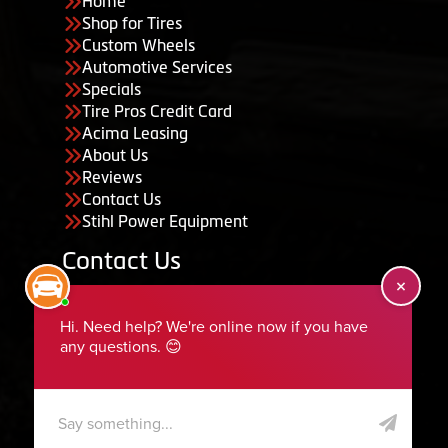
Home
Shop for Tires
Custom Wheels
Automotive Services
Specials
Tire Pros Credit Card
Acima Leasing
About Us
Reviews
Contact Us
Stihl Power Equipment
Contact Us
455 South 50 East, Ephraim, UT 84627
435-283-6956
serviceteam@ephraimtire.com
Working Hours
Monday to Friday: 7:30am - 5:30pm
Saturday: Closed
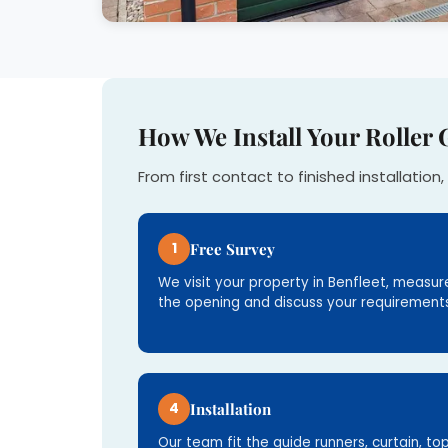
How We Install Your Roller 
From first contact to finished installation, 
1
Free Survey
We visit your property in Benfleet, measur
the opening and discuss your requirements
4
Installation
Our team fit the guide runners, curtain, to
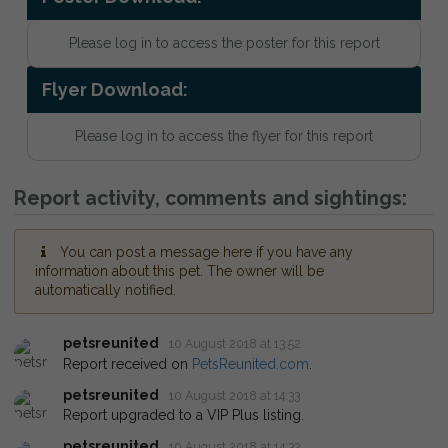
Please log in to access the poster for this report
Flyer Download:
Please log in to access the flyer for this report
Report activity, comments and sightings:
You can post a message here if you have any
information about this pet. The owner will be
automatically notified.
petsreunited
10 August 2018 at 13:52
Report received on
PetsReunited.com
.
petsreunited
10 August 2018 at 14:33
Report upgraded to a VIP Plus listing.
petsreunited
10 August 2018 at 14:33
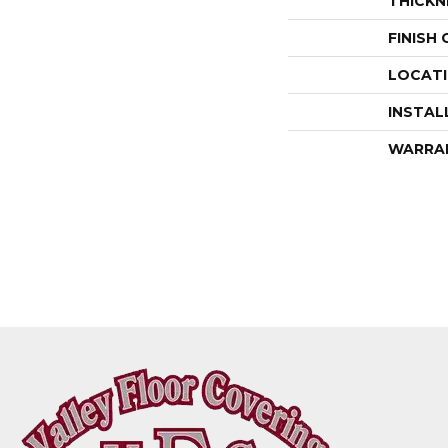
THICKN
FINISH
LOCAT
INSTAL
WARRA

····················

**Problem to work on**
The expected output is the lines from the line that contains "PetsReunited.com" through the last line of the material, reproduced exactly, with both ends present and pictures absent.

**Result of the exercise**
PetsReunited.com
.
petsreunited
10 August 2018 at 14:33
Report upgraded to a VIP Plus listing.
petsreunited
10 August 2018 at 14:33
THICKN
FINISH
LOCAT
INSTAL
WARRA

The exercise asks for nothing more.